Generative 3D World Creation: Transforming Text into Walkable Worlds with HunyuanWorld 1.0

高效码农

9 hours ago

From a Sentence to a Walkable 3D World

A Practical Guide to Tencent HunyuanWorld 1.0

“To see a world in a grain of sand, and heaven in a wild flower.”
— William Blake, adapted as the project motto

Why This Guide Exists

If you have ever wished to turn a simple sentence or a single photograph into a fully-explorable 3D scene—one you can walk through in a web browser, import into Unity, or hand to a client—this post is for you.
HunyuanWorld 1.0 is the first open-source system that:

accepts either text or an image as input
produces a seamless 360° panorama
converts that panorama into a layered, textured 3D mesh
exports the result in standard formats (.obj, .ply, .drc)

Below you will find:

A plain-language explanation of how the system works
Benchmarks that compare it to earlier open models
A step-by-step installation tested on Ubuntu 22.04 and Windows 11
Ready-to-run commands for both text-to-world and image-to-world use cases
Tips, FAQs, and community links—all drawn only from the official release notes and code base

What Problem Is Being Solved?

Pain Point	Older Approaches	HunyuanWorld’s Answer
Lack of 3D consistency	Video diffusion lacks true depth	Uses layered 3D reconstruction
Heavy hardware load	NeRF family requires GBs of VRAM	Outputs lightweight textured meshes
Pipeline friction	Proprietary tools export to closed formats	Gives you open formats you already know

How the Pipeline Works (30-Second Version)

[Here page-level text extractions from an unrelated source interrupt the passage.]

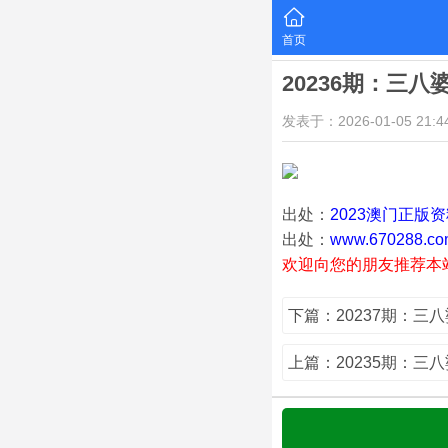
首页
20236期：三八
发表于：2026-01-05 21:44
出处：
2023澳门正版
出处：
www.670288.co
欢迎向您的朋友推荐本
下篇：20237期：三
上篇：20235期：三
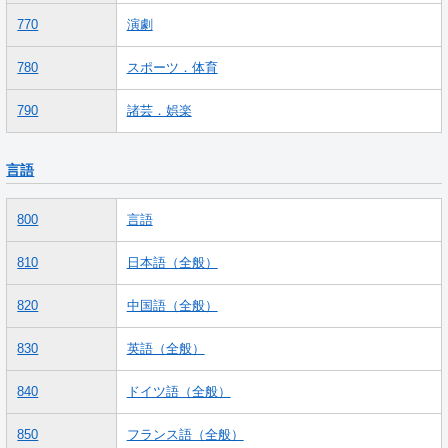
770
演劇
780
スポーツ．体育
790
諸芸．娯楽
言語
800
言語
810
日本語（全般）
820
中国語（全般）
830
英語（全般）
840
ドイツ語（全般）
850
フランス語（全般）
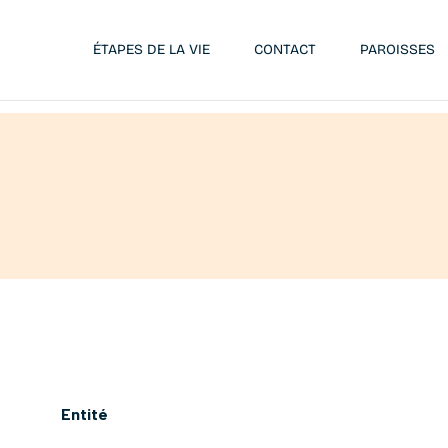
ÉTAPES DE LA VIE
CONTACT
PAROISSES
Entité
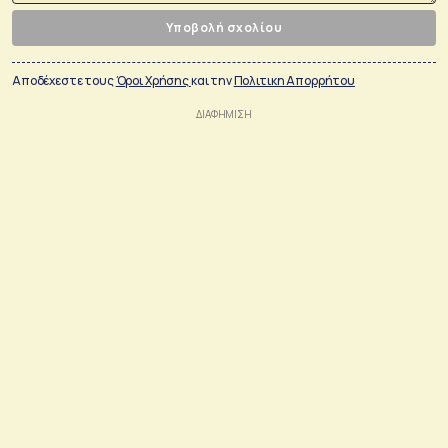
Υποβολή σχολίου
Αποδέχεστε τους
Όροι Χρήσης
και την
Πολιτικη Απορρήτου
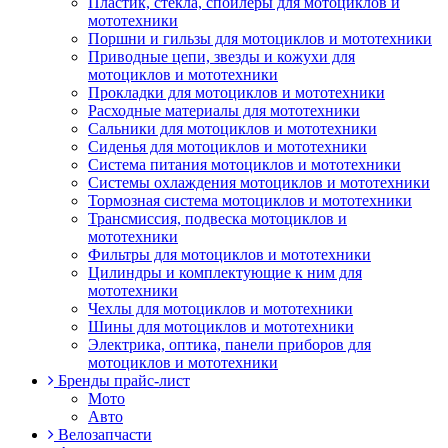
Пластик, стекла, спойлеры для мотоциклов и
мототехники
Поршни и гильзы для мотоциклов и мототехники
Приводные цепи, звезды и кожухи для
мотоциклов и мототехники
Прокладки для мотоциклов и мототехники
Расходные материалы для мототехники
Сальники для мотоциклов и мототехники
Сиденья для мотоциклов и мототехники
Система питания мотоциклов и мототехники
Системы охлаждения мотоциклов и мототехники
Тормозная система мотоциклов и мототехники
Трансмиссия, подвеска мотоциклов и
мототехники
Фильтры для мотоциклов и мототехники
Цилиндры и комплектующие к ним для
мототехники
Чехлы для мотоциклов и мототехники
Шины для мотоциклов и мототехники
Электрика, оптика, панели приборов для
мотоциклов и мототехники
Бренды прайс-лист
Мото
Авто
Велозапчасти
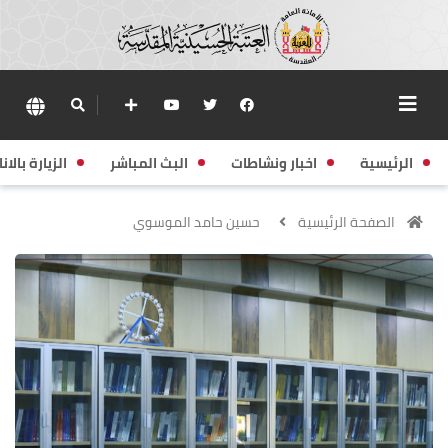
الرئيسية
اخبار ونشاطات
البث المباشر
الزيارة بالانا
الصفحة الرئيسية
حسين حامد الموسوي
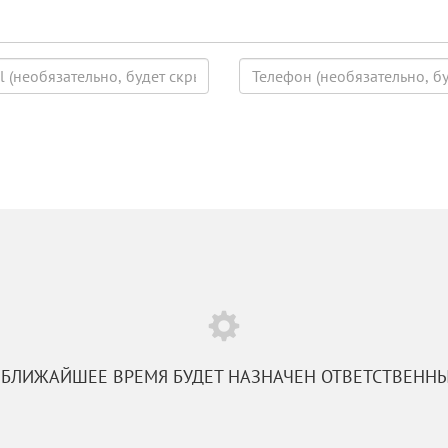
Телефон
(будет
скрыт)
 БЛИЖАЙШЕЕ ВРЕМЯ БУДЕТ НАЗНАЧЕН ОТВЕТСТВЕНН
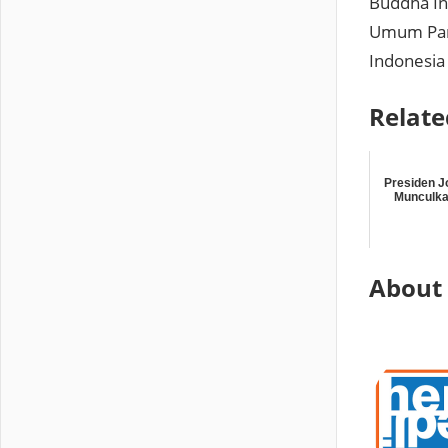
Buddha In
Umum Pari
Indonesia
Relate
Presiden J
Munculka
About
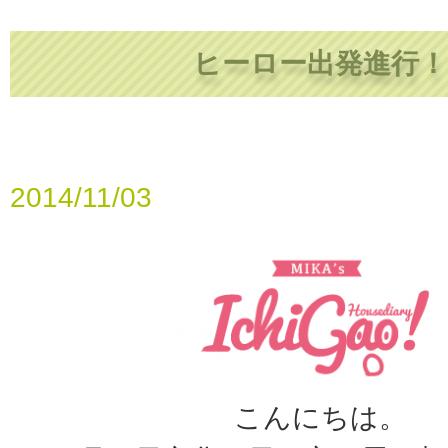
ヒーロー出発進行！
2014/11/03
こんにちは。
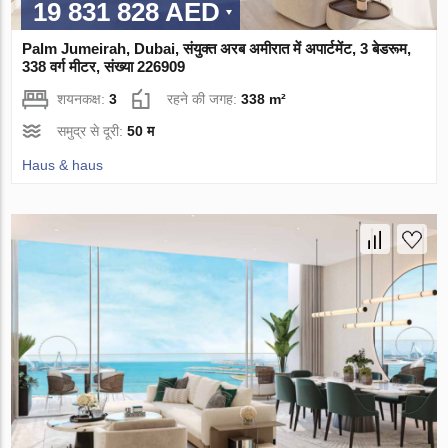
19 831 828 AED
Palm Jumeirah, Dubai, संयुक्त अरब अमीरात में अपार्टमेंट, 3 बेडरूम,
338 वर्ग मीटर, संख्या 226909
शयनकक्ष:
3
रहने की जगह:
338 m²
समुद्र से दूरी:
50 म
Haus & haus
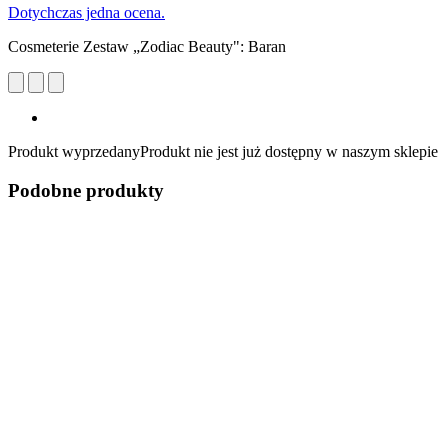
Dotychczas jedna ocena.
Cosmeterie Zestaw „Zodiac Beauty": Baran
Produkt wyprzedany
Produkt nie jest już dostępny w naszym sklepie
Podobne produkty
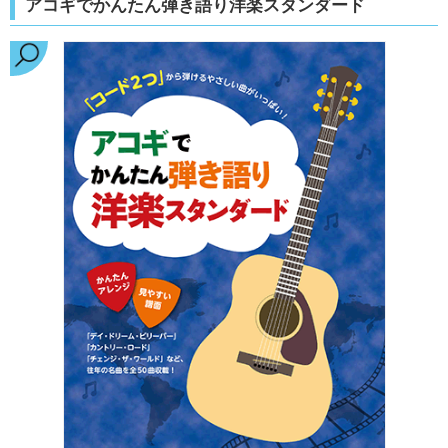
アコギでかんたん弾き語り洋楽スタンダード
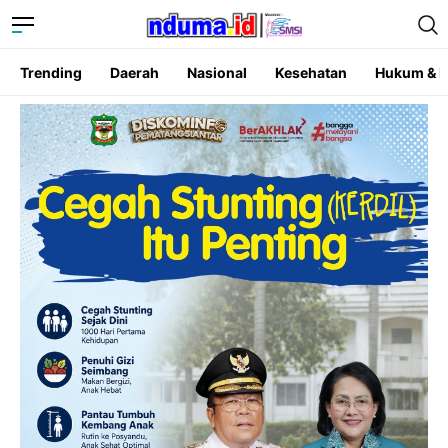
Trending
Daerah
Nasional
Kesehatan
Hukum & K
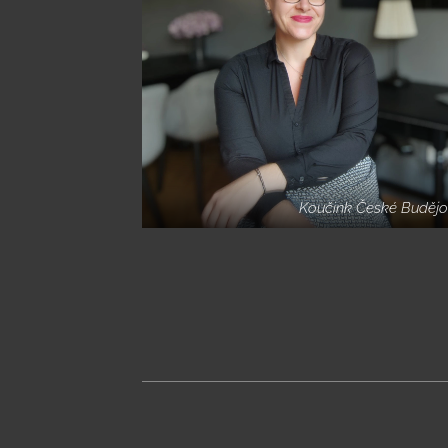
Koučink České Budějo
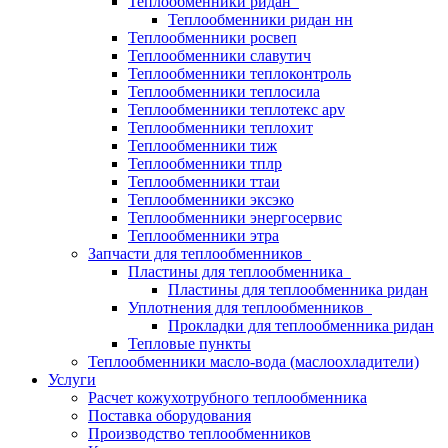
Теплообменники ридан
Теплообменники ридан нн
Теплообменники росвеп
Теплообменники славутич
Теплообменники теплоконтроль
Теплообменники теплосила
Теплообменники теплотекс apv
Теплообменники теплохит
Теплообменники тиж
Теплообменники тплр
Теплообменники ттаи
Теплообменники эксэко
Теплообменники энергосервис
Теплообменники этра
Запчасти для теплообменников
Пластины для теплообменника
Пластины для теплообменника ридан
Уплотнения для теплообменников
Прокладки для теплообменника ридан
Тепловые пункты
Теплообменники масло-вода (маслоохладители)
Услуги
Расчет кожухотрубного теплообменника
Поставка
оборудования
Производство теплообменников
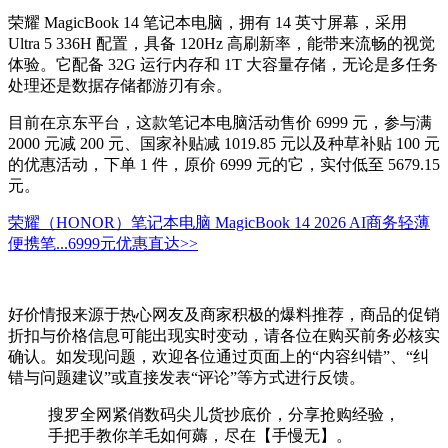
荣耀 MagicBook 14 笔记本电脑，拥有 14 英寸屏幕，采用
Ultra 5 336H 配置，具备 120Hz 高刷新率，能带来流畅的视觉
体验。它配备 32G 运行内存和 1T 大容量存储，无论是多任务
处理还是数据存储都游刃有余。
目前在京东平台，这款笔记本电脑活动售价 6999 元，参与满
2000 元减 200 元、国家补贴减 1019.85 元以及种草补贴 100 元
的优惠活动，下单 1 件，原价 6999 元的它，实付低至 5679.15
元。
荣耀（HONOR）笔记本电脑 MagicBook 14 2026 AI商务轻薄
便携笔...
6999元
优惠直达>>
好价情报来源于热心网友及商家积极的爆料推荐，商品的促销
折扣与价格信息可能出现实时变动，请各位在购买前务必核实
确认。如发现问题，欢迎各位通过页面上的“内容纠错”、“纠
错与问题建议”或直接发表“评论”等方式进行反馈。
搜罗全网紧俏数码尖儿货抄底价，分享抢购经验，
手把手教你羊毛如何薅，尽在【手慢无】。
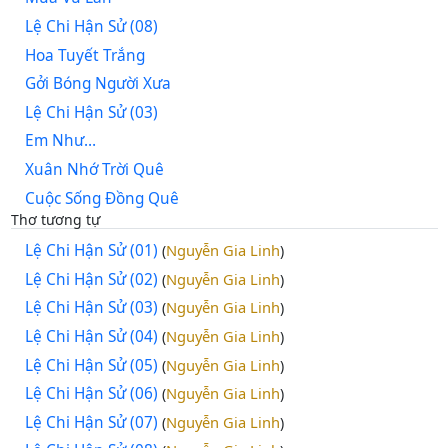
Lệ Chi Hận Sử (08)
Hoa Tuyết Trắng
Gởi Bóng Người Xưa
Lệ Chi Hận Sử (03)
Em Như…
Xuân Nhớ Trời Quê
Cuộc Sống Đồng Quê
Thơ tương tự
Lệ Chi Hận Sử (01)
Nguyễn Gia Linh
(
)
Lệ Chi Hận Sử (02)
Nguyễn Gia Linh
(
)
Lệ Chi Hận Sử (03)
Nguyễn Gia Linh
(
)
Lệ Chi Hận Sử (04)
Nguyễn Gia Linh
(
)
Lệ Chi Hận Sử (05)
Nguyễn Gia Linh
(
)
Lệ Chi Hận Sử (06)
Nguyễn Gia Linh
(
)
Lệ Chi Hận Sử (07)
Nguyễn Gia Linh
(
)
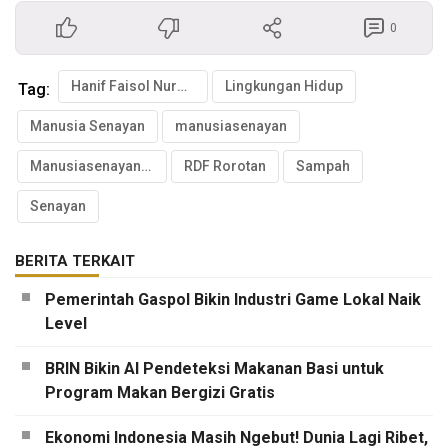
0
Hanif Faisol Nurofiq
Lingkungan Hidup
Tag:
Manusia Senayan
manusiasenayan
Manusiasenayan.id
RDF Rorotan
Sampah
Senayan
BERITA TERKAIT
Pemerintah Gaspol Bikin Industri Game Lokal Naik
Level
BRIN Bikin AI Pendeteksi Makanan Basi untuk
Program Makan Bergizi Gratis
Ekonomi Indonesia Masih Ngebut! Dunia Lagi Ribet,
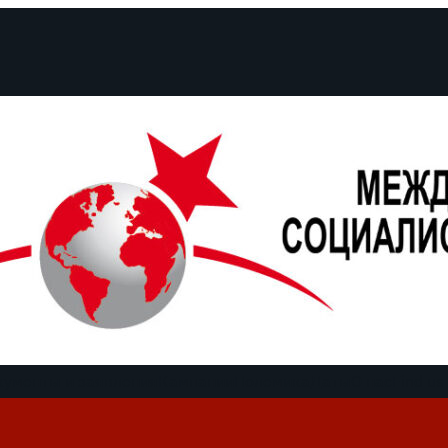
кументы и заявления
Кампании
Полемика
Даты
О нас
Find us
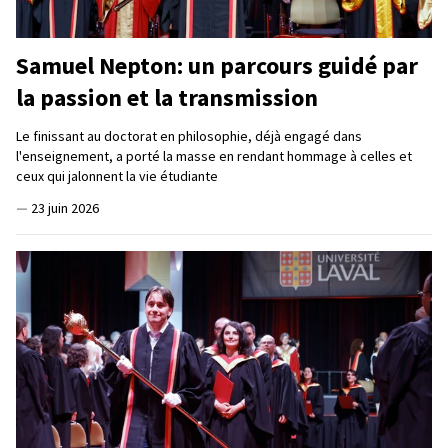
Samuel Nepton: un parcours guidé par
la passion et la transmission
Le finissant au doctorat en philosophie, déjà engagé dans
l'enseignement, a porté la masse en rendant hommage à celles et
ceux qui jalonnent la vie étudiante
—
23 juin 2026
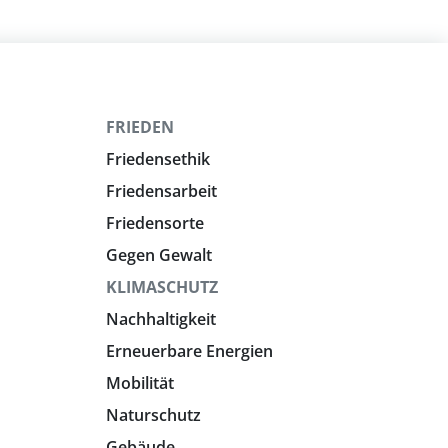
FRIEDEN
Friedensethik
Friedensarbeit
Friedensorte
Gegen Gewalt
KLIMASCHUTZ
Nachhaltigkeit
Erneuerbare Energien
Mobilität
Naturschutz
Gebäude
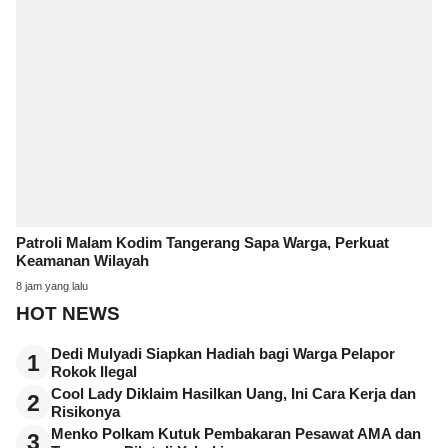
Patroli Malam Kodim Tangerang Sapa Warga, Perkuat
Keamanan Wilayah
8 jam yang lalu
HOT NEWS
Dedi Mulyadi Siapkan Hadiah bagi Warga Pelapor
1
Rokok Ilegal
Cool Lady Diklaim Hasilkan Uang, Ini Cara Kerja dan
2
Risikonya
Menko Polkam Kutuk Pembakaran Pesawat AMA dan
3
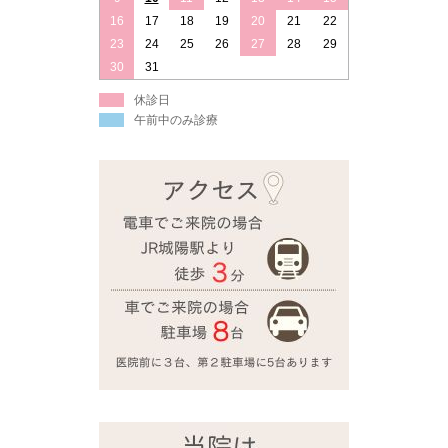
16
17
18
19
20
21
22
23
24
25
26
27
28
29
30
31
休診日
午前中のみ診療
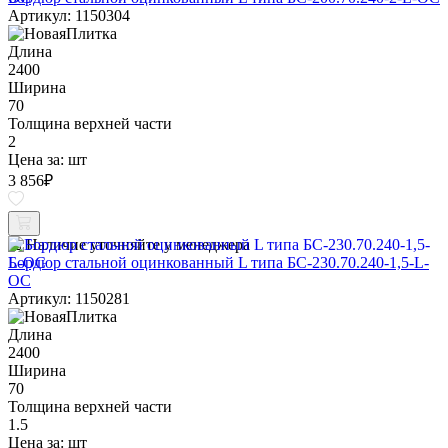
Артикул: 1150304
Длина
2400
Ширина
70
Толщина верхней части
2
Цена за:
шт
3 856
₽
Наличие уточняйте у менеджера
Бордюр стальной оцинкованный L типа БС-230.70.240-1,5-L-
ОС
Артикул: 1150281
Длина
2400
Ширина
70
Толщина верхней части
1.5
Цена за:
шт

Input – a text prompt or a single image
Panorama generator – produces an equirectangular 360° image
Semantic layering – automatically splits sky, distant objects, mid-ground, foreground
Depth & meshing – depth maps → meshes → texture atlases
Export – drag-and-drop files into Blender, Unreal, Three.js or the bundled web viewer

Performance Snapshot

Text-to-Panorama Quality

Model	BRISQUE ↓	NIQE ↓	Q-Align ↑	CLIP-T ↑
Diffusion360	69.5	7.5	1.8	20.9
HunyuanWorld 1.0	40.8	5.8	4.4	24.3

Image-to-3D-World Quality

Model	BRISQUE ↓	NIQE ↓	Q-Align ↑	CLIP-I ↑
WonderJourney	51.8	7.3	3.2	81.5
HunyuanWorld 1.0	36.2	4.6	3.9	84.5

Lower BRISQUE and NIQE scores indicate fewer visual artefacts. Higher Q-Align and CLIP scores indicate better alignment with the prompt.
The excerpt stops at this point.